Describing this picture in terms of transportive qualities will no doubt strike some as a little fuzzy-minded. I should point out, then, that with The Fountain, getting to a place of wonderment isn't a matter of turning off your mind, relaxing, and floating downstream; the movie is as demanding as it is dazzling. Writer-director Darren Aronofsky tells three stories here. In the 16th century, a Spanish warrior travels to the other side of theworld at the behest of his queen, seeking the secret of eternal life. In a time that resembles our own, a brilliant, driven medical researcher races to find a cure for his wife's brain tumor. And in a very far distant future, a hairless, yoga-practicing astronaut, traveling in a spaceship unlike anything NASA has yet imagined, drifts toward a dying star, looking, in a way, for the same secret his temporal predecessors were and haunted by the voice and vision of a departed loved one. That the main protagonists of each of these stories are played (beautifully) by Hugh Jackman and Rachel Weisz is just the beginning of how Aronofsky weaves a web of (mostly visual) correspondences between them. For one thing, the 16th-century tale that kicks off the movie is later revealed to be the story line of a book that Weisz's contemporary character is writing even as her health deteriorates. But Aronofsky never puts quotes around the 16th-century scenes themselves; they have as much "reality," and are as thrilling and engrossing, as anything else in the film. The Fountain is probably the deftest stories-within-stories narrative film I've seen since the very different 1965 Polish film The Saragossa Manuscript (itself based on an early 19th-century novel). By The Fountain's end, the multilayered meta-narrative (which Aronofsky co-conceived with Ari Handel) resolves (or does it?) into a kind of diegetic Möbius strip, to stunning effect.

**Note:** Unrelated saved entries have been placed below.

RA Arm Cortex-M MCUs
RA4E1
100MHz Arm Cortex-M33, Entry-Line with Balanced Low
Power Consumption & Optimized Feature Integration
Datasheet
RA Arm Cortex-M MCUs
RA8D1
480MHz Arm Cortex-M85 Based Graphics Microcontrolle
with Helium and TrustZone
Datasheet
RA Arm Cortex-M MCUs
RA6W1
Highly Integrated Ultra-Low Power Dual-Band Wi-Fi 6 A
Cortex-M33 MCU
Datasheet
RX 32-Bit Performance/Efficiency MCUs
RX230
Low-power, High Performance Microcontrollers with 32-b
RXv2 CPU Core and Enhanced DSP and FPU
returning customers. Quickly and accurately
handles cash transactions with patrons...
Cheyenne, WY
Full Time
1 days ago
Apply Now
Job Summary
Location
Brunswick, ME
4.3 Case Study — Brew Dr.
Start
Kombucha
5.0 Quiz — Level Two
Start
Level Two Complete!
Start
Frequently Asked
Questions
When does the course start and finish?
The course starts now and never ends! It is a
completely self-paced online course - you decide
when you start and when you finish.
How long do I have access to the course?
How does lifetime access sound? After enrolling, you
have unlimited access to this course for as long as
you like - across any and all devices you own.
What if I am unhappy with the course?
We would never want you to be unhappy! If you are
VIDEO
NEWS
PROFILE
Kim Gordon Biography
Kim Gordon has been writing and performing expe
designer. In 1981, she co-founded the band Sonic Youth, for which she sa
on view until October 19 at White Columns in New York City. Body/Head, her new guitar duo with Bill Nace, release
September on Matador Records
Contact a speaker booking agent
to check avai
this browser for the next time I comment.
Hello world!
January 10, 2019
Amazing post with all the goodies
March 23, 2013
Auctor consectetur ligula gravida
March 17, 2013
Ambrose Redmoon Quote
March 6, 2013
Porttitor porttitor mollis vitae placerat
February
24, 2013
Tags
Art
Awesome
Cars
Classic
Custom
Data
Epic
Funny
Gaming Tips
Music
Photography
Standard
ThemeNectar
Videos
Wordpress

This may all sound kind of dry and cerebral, and the fact that Aronofsky is currently being compared to Stanley Kubrick (and this film in particular to 2001: A Space Odyssey) no doubt adds to that impression. Aronofsky's work certainly resembles Kubrick's in terms of conceptual audacity and meticulousness of execution (Aronofsky's prior feature, 2000's Requiem for a Dream, showcased a scattershot deployment of a fecund visual facility; here he's got his formidable apparatus under control), but Aronofsky is a romantic with a capital "R," which Kubrick was certainly not. As it happens, each one of these tales is also a love story, and The Fountain is Aronofsky's profession of faith concerning love's place in the idea of eternity. It's a movie that's as deeply felt as it is imagined.